Laura and Yaneth’s verbal back-and-forth on that 2013 summer day in the butcher shop eventually turned them from confused onlookers into single-minded detectives desperate to identify the source of the confusion. At first their joint venture was fun and exciting as they shared new bits of information and determined their next steps. They began with basic facts, such as the brothers’ dates and places of birth, then turned to more specific information, such as Facebook photographs and blood types. One set of clues led to another as pieces of the story fell into place. It was a heady feeling, a world that they concealed from everyone but their closest partners, and it was addictive.
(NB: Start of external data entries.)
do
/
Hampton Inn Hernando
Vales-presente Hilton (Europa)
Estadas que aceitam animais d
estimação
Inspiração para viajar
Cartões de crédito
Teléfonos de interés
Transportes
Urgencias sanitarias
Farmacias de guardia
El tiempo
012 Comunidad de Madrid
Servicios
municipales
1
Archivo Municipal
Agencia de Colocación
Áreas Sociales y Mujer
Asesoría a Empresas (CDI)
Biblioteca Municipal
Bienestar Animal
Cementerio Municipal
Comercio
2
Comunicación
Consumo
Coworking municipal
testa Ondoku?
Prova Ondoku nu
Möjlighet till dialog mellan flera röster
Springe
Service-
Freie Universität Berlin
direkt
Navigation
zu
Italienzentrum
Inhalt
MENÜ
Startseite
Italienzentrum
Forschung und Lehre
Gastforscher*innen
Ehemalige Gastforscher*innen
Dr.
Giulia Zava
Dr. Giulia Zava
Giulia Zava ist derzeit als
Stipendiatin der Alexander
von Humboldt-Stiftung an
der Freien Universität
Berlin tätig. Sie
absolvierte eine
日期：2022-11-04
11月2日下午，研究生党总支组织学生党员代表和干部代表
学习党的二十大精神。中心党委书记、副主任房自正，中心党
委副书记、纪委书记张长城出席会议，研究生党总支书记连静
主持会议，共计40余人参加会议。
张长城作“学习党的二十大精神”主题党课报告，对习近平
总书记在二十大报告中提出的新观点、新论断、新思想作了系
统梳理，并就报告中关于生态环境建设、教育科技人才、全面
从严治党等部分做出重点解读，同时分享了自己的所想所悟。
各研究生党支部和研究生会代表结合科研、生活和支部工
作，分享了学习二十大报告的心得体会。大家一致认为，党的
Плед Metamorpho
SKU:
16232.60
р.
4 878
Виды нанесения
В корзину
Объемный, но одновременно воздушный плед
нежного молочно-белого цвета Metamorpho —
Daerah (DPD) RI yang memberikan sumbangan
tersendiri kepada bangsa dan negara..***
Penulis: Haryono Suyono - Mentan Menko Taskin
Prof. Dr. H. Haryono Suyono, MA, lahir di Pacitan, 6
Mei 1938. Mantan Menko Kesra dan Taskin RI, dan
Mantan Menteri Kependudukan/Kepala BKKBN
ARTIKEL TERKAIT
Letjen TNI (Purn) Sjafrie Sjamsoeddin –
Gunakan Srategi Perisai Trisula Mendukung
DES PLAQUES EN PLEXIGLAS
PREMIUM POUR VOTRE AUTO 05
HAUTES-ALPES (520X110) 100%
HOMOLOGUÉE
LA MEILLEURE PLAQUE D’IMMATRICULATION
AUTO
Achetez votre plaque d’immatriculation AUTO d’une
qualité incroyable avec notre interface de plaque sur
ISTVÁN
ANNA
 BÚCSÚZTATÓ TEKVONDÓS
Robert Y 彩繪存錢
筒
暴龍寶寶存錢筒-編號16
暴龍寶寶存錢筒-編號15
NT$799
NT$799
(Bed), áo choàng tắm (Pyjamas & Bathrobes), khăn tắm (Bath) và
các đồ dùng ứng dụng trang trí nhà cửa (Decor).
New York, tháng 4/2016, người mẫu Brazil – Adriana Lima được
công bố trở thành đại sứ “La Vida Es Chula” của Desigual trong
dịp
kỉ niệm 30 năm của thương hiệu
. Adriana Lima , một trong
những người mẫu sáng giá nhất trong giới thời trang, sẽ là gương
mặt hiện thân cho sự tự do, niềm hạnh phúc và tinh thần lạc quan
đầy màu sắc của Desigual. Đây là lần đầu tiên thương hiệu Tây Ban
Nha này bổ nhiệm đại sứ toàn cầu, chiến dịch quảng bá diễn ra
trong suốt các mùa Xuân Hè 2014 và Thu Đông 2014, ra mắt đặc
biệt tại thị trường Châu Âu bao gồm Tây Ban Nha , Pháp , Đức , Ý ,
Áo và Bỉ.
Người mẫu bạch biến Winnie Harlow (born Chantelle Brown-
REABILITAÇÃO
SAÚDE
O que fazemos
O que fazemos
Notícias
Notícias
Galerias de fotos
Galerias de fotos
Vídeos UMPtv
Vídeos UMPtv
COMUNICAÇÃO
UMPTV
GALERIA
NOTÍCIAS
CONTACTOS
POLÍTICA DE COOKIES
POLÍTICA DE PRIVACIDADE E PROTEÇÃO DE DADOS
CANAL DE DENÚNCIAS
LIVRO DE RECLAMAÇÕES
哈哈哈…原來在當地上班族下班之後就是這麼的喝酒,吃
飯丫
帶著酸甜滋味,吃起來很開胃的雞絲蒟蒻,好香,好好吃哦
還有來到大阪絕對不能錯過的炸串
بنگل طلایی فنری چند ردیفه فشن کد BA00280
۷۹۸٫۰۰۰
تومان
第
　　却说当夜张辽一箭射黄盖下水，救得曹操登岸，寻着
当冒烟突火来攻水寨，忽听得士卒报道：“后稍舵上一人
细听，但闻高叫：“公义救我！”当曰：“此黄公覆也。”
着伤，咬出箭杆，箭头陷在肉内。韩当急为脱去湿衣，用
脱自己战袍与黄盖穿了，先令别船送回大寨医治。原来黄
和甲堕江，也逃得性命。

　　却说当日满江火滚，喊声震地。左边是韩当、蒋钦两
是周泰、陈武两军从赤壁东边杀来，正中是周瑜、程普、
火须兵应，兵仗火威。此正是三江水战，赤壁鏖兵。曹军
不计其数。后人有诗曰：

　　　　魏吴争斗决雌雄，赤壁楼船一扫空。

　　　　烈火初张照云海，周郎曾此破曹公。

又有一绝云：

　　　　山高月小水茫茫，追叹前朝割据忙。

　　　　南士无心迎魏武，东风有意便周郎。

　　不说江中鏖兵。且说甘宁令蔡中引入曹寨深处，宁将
New findings sometimes made them fearful about where their efforts might lead, but they couldn’t stop as their curiosity, combined with coincidence, gave way to obsession and certainty. Ultimately, they would have to reveal the hard truth that they had learned.
A strang
e aspect of this story is that the critical events occurred at two specific points, within the first few days after Laura mistook William for Jorge and again a full fourteen months later. The complete record of Laura and Yaneth’s investigation is preserved in their lively WhatsApp exchanges, beginning on September 9, 2013, and ending on September 12, 2014. Their greetings, questions, comments, and exclamations are sprinkled liberally with hahahas, LOLs, OMGs, jajajas, noooos, and various emoticons. Collectively, their messages read like a spy novel, but one that goes beyond pure entertainment. Embedded within the lines is an informed, well-reasoned dialog between two people as they piece together information and decide where to look next (see appendix B for excerpts of their WhatsApp exchanges).
Chance Encounters
Laura could not forget about William’s likeness to Jorge. The following Monday morning, as planned, she approached Jorge in his office at Strycon. “You have a twin brother!” she announced, at once jokingly, seriously, and hesitantly, as though testing his reaction. To her surprise he said he did have a twin, adding that his brother, Carlos, didn’t look anything like him. Laura insisted that the person she had met looked a lot like him and described the strange encounter. He asked her exactly where she saw this person, and she said that it was at a butcher shop in Bogotá’s Kennedy district, about ten miles from the apartment Jorge and his brother shared in the popular middle-class Barrio Bachué. Jorge rarely went there, not just because the trip takes thirty minutes by car (which the brothers didn’t own) and even longer during the city’s frequent rush hours, but mostly because that neighborhood had nothing special to offer. At any rate, Laura now knew that her coworker was not the closet butcher she had suspected he was, but an explanation for the incredible likeness of the two young men eluded her.